Page tree

Trifacta Dataprep



Contents:

If you licensed Dataprep by Trifacta before Oct. 14, 2020, you are using the Dataprep by Trifacta Legacy product edition. On October 14, 2022, this product edition will be decommissioned by Google and will be no longer available for use. Current customers of this product edition are encouraged to transition to one of the product editions hosted by Trifacta. See Product Editions.

   

Contents:


This section contains an archive of release notes for previous releases of  Dataprep by Trifacta®.

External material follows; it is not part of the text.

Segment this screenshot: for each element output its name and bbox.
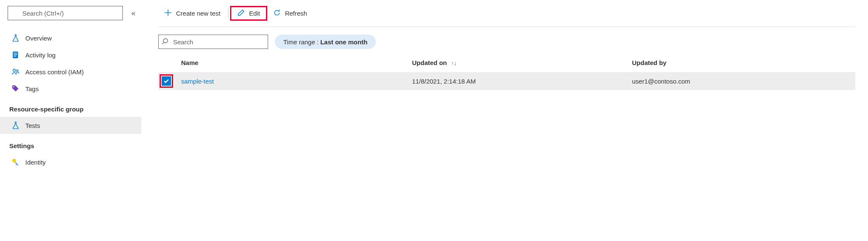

For the latest release notes, see Release Notes for Dataprep by Trifacta.

July 20, 2021

Release 8.5

What's New

Tip: When you complete your Dataprep by Trifacta Enterprise Edition or Dataprep by Trifacta Professional Edition trial, you can choose to license a higher or lower tier product edition. For more information, see Product Editions.

Parameterization:

  • Create environment parameters to ensure that all users of the project or workspace use consistent references.

    NOTE: You must be a workspace administrator or project owner to create environment parameters.

    Tip: Environment parameters can be exported from one project or workspace and imported into another, so that these references are consistent across the enterprise.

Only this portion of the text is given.